Information:
Segment Open

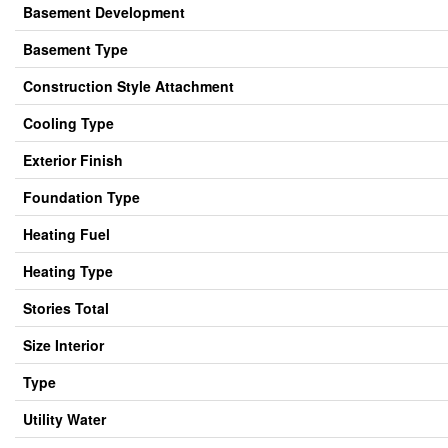
Basement Development
Basement Type
Construction Style Attachment
Cooling Type
Exterior Finish
Foundation Type
Heating Fuel
Heating Type
Stories Total
Size Interior
Type
Utility Water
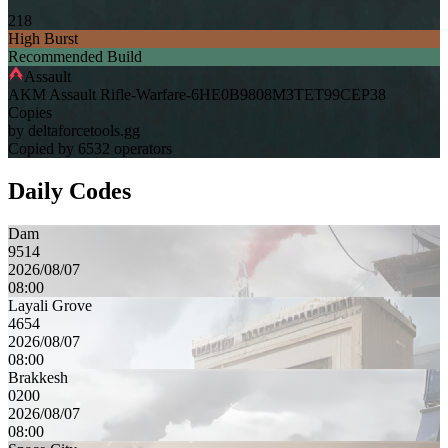
218
High Burst
Recommended Build
Assault
AKM Assault Rifle-Warfare-6HE0B9808M3TET99CEP38
Copies
by deltaforcetools.gg
Copied by 6532 operators
Daily Codes
Dam
9514
2026/08/07
08:00
Layali Grove
4654
2026/08/07
08:00
Brakkesh
0200
2026/08/07
08:00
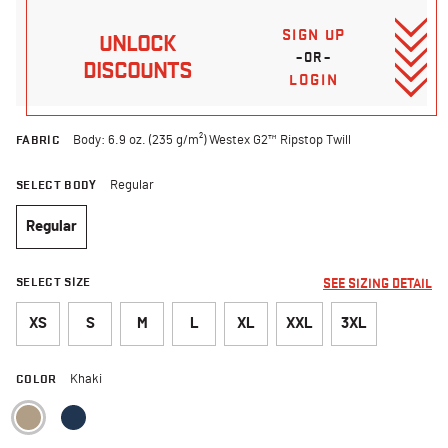
SIGN UP
UNLOCK
–OR–
DISCOUNTS
LOGIN
FABRIC
Body: 6.9 oz. (235 g/m²) Westex G2™ Ripstop Twill
SELECT BODY
Regular
Regular
selected
SELECT SIZE
SEE SIZING DETAIL
XS
S
M
L
XL
XXL
3XL
COLOR
Khaki
selected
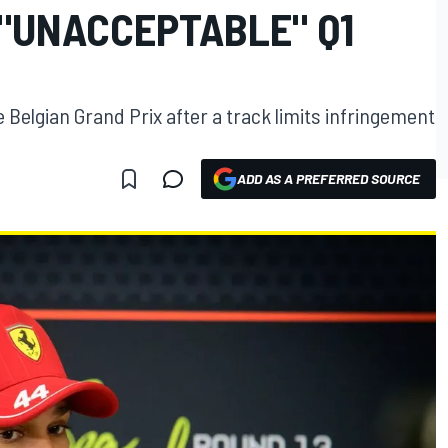
 "UNACCEPTABLE" Q1
he Belgian Grand Prix after a track limits infringement
ADD AS A PREFERRED SOURCE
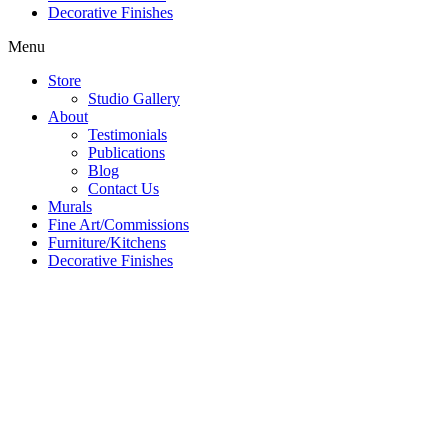
Decorative Finishes
Menu
Store
Studio Gallery
About
Testimonials
Publications
Blog
Contact Us
Murals
Fine Art/Commissions
Furniture/Kitchens
Decorative Finishes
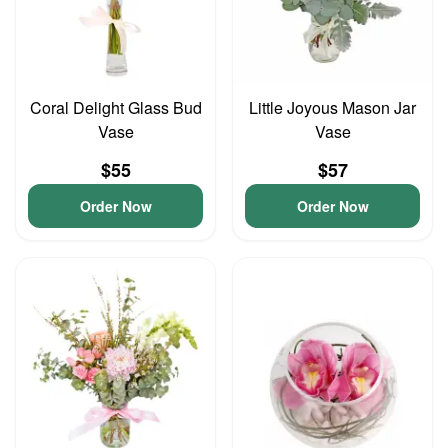
Coral Delight Glass Bud
Little Joyous Mason Jar
Vase
Vase
$55
$57
Order Now
Order Now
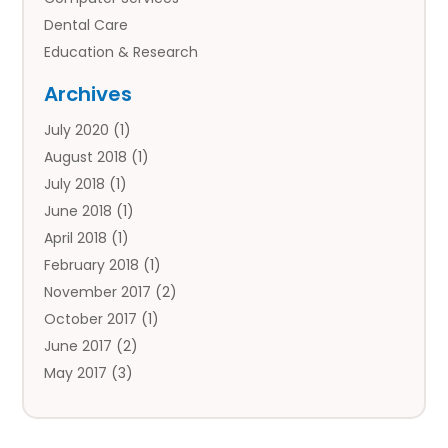
Dental Care
Education & Research
Employment Services
Archives
Financial Services
July 2020
(1)
Flower Delivery Services
August 2018
(1)
Food
July 2018
(1)
Games & Sports
June 2018
(1)
Gift Baskets
April 2018
(1)
Hardware & Software Services
February 2018
(1)
Health & Medical
November 2017
(2)
Healthcare Related
October 2017
(1)
Home & Garden Decor
June 2017
(2)
Home Improvement Services
May 2017
(3)
Hotels & Resorts
April 2017
(2)
Insurance Services
March 2017
(1)
Investment Services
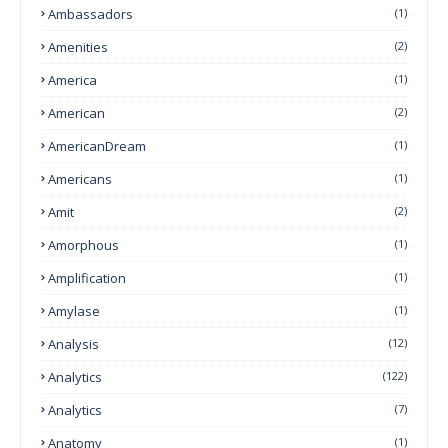
Ambassadors
(1)
Amenities
(2)
America
(1)
American
(2)
AmericanDream
(1)
Americans
(1)
Amit
(2)
Amorphous
(1)
Amplification
(1)
Amylase
(1)
Analysis
(12)
Analytics
(122)
Analytics
(7)
Anatomy
(1)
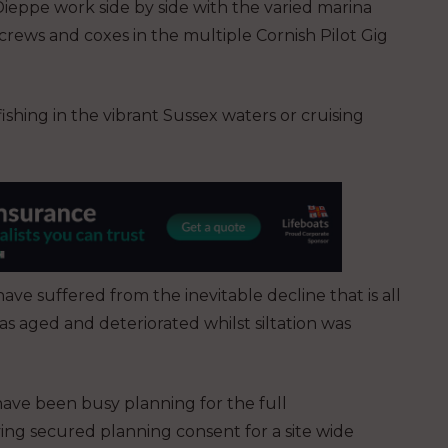
Dieppe work side by side with the varied marina
crews and coxes in the multiple Cornish Pilot Gig
 fishing in the vibrant Sussex waters or cruising
ve suffered from the inevitable decline that is all
as aged and deteriorated whilst siltation was
ave been busy planning for the full
ng secured planning consent for a site wide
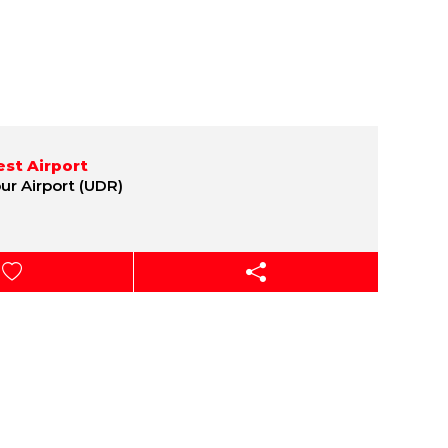
st Airport
ur Airport (UDR)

Segment Closed

Exercise:
Your task is to repeat exactly the lines from the beginning of the data to the line that contains "Dieppe work side", both ends included, leaving out pictures.

Completed task:
Basement Development
Basement Type
Construction Style Attachment
Cooling Type
Exterior Finish
Foundation Type
Heating Fuel
Heating Type
Stories Total
Size Interior
Type
Utility Water
218
High Burst
Recommended Build
Assault
AKM Assault Rifle-Warfare-6HE0B9808M3TET99CEP38
Copies
by deltaforcetools.gg
Copied by 6532 operators
Daily Codes
Dam
9514
2026/08/07
08:00
Layali Grove
4654
2026/08/07
08:00
Brakkesh
0200
2026/08/07
08:00
SIGN UP
UNLOCK
–OR–
DISCOUNTS
LOGIN
FABRIC
Body: 6.9 oz. (235 g/m²) Westex G2™ Ripstop Twill
SELECT BODY
Regular
Regular
selected
SELECT SIZE
SEE SIZING DETAIL
XS
S
M
L
XL
XXL
3XL
COLOR
Khaki
selected
 "UNACCEPTABLE" Q1
he Belgian Grand Prix after a track limits infringement
ADD AS A PREFERRED SOURCE
Decorative Finishes
Menu
Store
Studio Gallery
About
Testimonials
Publications
Blog
Contact Us
Murals
Fine Art/Commissions
Furniture/Kitchens
Decorative Finishes
Coral Delight Glass Bud
Little Joyous Mason Jar
Vase
Vase
$55
$57
Order Now
Order Now
Dental Care
Education & Research
Employment Services
Archives
Financial Services
July 2020
(1)
Flower Delivery Services
August 2018
(1)
Food
July 2018
(1)
Games & Sports
June 2018
(1)
Gift Baskets
April 2018
(1)
Hardware & Software Services
February 2018
(1)
Health & Medical
November 2017
(2)
Healthcare Related
October 2017
(1)
Home & Garden Decor
June 2017
(2)
Home Improvement Services
May 2017
(3)
Hotels & Resorts
April 2017
(2)
Insurance Services
March 2017
(1)
Investment Services
Ambassadors
(1)
Amenities
(2)
America
(1)
American
(2)
AmericanDream
(1)
Americans
(1)
Amit
(2)
Amorphous
(1)
Amplification
(1)
Amylase
(1)
Analysis
(12)
Analytics
(122)
Analytics
(7)
Anatomy
(1)
Dieppe work side by side with the varied marina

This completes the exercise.